Where to now for the test and measurement industry?

The Internet of Things (IoT), big data and the rapid development of wireless networks are all having a significant impact on the test and measurement industry. The article below provides insights on the key technologies and methodologies that are affecting the industry.

Testing the hybrid

Test departments are constantly looking for ways to drive down their test costs by maximising efficiencies. One method is the continuous improvement process, which strives to improve processes, products or services by ensuring commonality across test platforms through a standardised universal tester. But far too often, a lack of consideration for market drivers, product complexity and long-term cost goals results in overdesigned, costly testers that are intended to meet needs but end up creating highly complex burdens.

Thankfully, recent changes in automatic test equipment (ATE) allow test managers to look beyond the limited build-versus-buy purchase model and focus on a more holistic, hybrid approach when it comes to defining overall test strategy. In this new approach, test managers can evaluate more trade-offs, match unique needs with considerations for product complexity and contemplate how market drivers may reduce product life cycles. For the many industries typically inclined to purchase commercial ATE solutions, such as automotive, aerospace/defence and semiconductor, this trend presents an exciting new opportunity.

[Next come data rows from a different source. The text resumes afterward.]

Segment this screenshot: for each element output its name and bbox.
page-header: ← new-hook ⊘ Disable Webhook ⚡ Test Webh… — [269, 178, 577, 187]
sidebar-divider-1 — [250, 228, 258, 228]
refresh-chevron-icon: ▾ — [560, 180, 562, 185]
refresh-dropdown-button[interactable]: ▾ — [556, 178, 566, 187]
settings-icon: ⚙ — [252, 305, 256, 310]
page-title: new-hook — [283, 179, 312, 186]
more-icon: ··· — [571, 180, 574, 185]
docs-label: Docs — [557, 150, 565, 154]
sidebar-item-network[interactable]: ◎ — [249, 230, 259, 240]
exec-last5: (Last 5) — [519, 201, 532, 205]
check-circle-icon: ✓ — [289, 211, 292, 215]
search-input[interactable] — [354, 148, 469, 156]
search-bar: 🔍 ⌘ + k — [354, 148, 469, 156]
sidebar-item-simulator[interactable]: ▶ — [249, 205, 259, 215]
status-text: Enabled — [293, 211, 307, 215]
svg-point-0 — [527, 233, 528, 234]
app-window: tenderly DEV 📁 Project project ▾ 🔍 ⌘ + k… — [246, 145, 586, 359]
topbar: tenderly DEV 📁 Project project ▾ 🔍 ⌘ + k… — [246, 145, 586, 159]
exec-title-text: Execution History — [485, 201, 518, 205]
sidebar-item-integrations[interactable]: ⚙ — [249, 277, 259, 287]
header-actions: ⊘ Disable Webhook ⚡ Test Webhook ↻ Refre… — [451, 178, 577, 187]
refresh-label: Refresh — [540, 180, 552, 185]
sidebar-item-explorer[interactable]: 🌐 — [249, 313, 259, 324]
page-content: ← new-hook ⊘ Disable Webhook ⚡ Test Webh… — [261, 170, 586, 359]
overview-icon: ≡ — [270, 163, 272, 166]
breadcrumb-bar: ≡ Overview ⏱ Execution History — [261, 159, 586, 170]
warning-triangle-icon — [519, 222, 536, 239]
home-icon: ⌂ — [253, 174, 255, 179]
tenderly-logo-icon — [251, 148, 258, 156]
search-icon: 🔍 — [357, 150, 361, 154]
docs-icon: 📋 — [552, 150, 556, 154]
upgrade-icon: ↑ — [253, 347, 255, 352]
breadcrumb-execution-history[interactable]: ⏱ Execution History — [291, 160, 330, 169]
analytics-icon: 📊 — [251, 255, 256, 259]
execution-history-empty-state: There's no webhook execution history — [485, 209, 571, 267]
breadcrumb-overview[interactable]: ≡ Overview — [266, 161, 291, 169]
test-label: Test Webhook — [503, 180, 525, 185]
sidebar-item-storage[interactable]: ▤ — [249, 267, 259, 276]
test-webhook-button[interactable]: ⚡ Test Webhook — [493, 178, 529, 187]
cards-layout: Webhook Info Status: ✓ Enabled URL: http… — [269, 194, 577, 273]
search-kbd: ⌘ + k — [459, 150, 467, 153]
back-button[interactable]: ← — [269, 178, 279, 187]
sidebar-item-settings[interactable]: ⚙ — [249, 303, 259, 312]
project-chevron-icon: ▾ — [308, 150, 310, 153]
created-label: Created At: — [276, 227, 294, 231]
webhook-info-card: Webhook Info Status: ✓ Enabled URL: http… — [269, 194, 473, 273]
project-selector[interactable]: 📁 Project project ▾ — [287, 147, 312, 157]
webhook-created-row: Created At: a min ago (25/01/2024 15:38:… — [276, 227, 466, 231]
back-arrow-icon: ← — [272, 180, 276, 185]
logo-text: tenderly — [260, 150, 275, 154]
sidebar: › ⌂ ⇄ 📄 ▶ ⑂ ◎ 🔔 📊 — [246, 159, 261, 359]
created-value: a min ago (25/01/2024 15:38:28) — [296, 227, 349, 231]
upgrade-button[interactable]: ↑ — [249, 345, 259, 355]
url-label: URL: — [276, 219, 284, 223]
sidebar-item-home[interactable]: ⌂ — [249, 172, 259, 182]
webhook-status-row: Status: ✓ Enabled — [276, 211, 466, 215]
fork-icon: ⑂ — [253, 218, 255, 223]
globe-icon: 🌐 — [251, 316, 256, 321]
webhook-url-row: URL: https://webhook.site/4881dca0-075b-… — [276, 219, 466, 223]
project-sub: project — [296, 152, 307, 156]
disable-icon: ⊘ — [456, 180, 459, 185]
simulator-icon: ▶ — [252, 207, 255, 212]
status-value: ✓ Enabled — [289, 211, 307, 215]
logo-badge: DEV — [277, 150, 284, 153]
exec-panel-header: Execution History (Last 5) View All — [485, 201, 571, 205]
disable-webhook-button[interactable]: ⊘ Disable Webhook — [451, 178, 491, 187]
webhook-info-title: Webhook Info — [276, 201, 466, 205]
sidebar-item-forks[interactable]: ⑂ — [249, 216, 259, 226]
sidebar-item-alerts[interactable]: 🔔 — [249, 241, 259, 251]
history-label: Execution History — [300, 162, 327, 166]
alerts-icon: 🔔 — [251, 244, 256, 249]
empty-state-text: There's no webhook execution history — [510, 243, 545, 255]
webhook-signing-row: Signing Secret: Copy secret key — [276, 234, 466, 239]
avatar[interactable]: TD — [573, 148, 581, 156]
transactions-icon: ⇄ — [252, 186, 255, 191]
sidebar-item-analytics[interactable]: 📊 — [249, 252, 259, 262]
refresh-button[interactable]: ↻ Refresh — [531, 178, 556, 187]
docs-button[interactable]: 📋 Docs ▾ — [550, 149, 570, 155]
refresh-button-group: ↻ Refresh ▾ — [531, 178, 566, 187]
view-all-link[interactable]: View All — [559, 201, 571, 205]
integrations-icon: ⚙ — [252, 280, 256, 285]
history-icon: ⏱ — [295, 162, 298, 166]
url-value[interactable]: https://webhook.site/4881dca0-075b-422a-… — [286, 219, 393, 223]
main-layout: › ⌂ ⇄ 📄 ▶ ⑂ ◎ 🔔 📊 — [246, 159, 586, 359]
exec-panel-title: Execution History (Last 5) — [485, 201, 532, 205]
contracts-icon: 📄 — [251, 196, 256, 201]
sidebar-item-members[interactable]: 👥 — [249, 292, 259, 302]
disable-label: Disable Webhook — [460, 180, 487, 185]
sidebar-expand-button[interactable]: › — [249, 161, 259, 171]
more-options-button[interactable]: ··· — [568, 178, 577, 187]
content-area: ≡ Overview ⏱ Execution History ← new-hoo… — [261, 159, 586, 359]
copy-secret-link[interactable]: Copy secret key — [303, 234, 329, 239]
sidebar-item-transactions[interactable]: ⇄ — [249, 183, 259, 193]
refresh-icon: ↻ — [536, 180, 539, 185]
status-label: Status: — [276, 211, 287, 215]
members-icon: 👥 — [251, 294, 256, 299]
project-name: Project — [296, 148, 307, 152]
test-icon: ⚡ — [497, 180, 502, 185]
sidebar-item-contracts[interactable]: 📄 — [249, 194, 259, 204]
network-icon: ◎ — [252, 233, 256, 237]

This is especially true for those in the semiconductor industry, who are seeing market drivers such as the IoT, tablets, smartphones, digital TVs and smart grids. Because these trends all leverage radiofrequency integrated circuits (RFICs) and microelectromechanical systems (MEMSs) that are more integrated, complex and capable, they also have significantly shorter life cycles and are much more difficult to test. As a result, an ATE test strategy that is not cost-efficient, flexible and easy to support will risk capital-intensive acquisitions of entirely new equipment every few years. However, with the benefits of increased throughput and high volume production driving strong adoption of a universal test approach in the semiconductor industry, these challenges can be easily addressed.

Leveraging big data

The emergence of the big analog data problem, which includes collecting and analysing raw data from the physical world around us, is pushing test and measurement companies to evaluate the people, processes and technologies used to develop products and services.

Unlike the big data typically associated with traditional IT data sources such as social media and enterprise applications, big analog data solutions represent a vastly untapped well of information and insight that test and measurement companies can use to identify and create competitive advantages in data-centric engineering. This is no small feat considering the IDC estimates that only 5% of the data collected today is even being analysed.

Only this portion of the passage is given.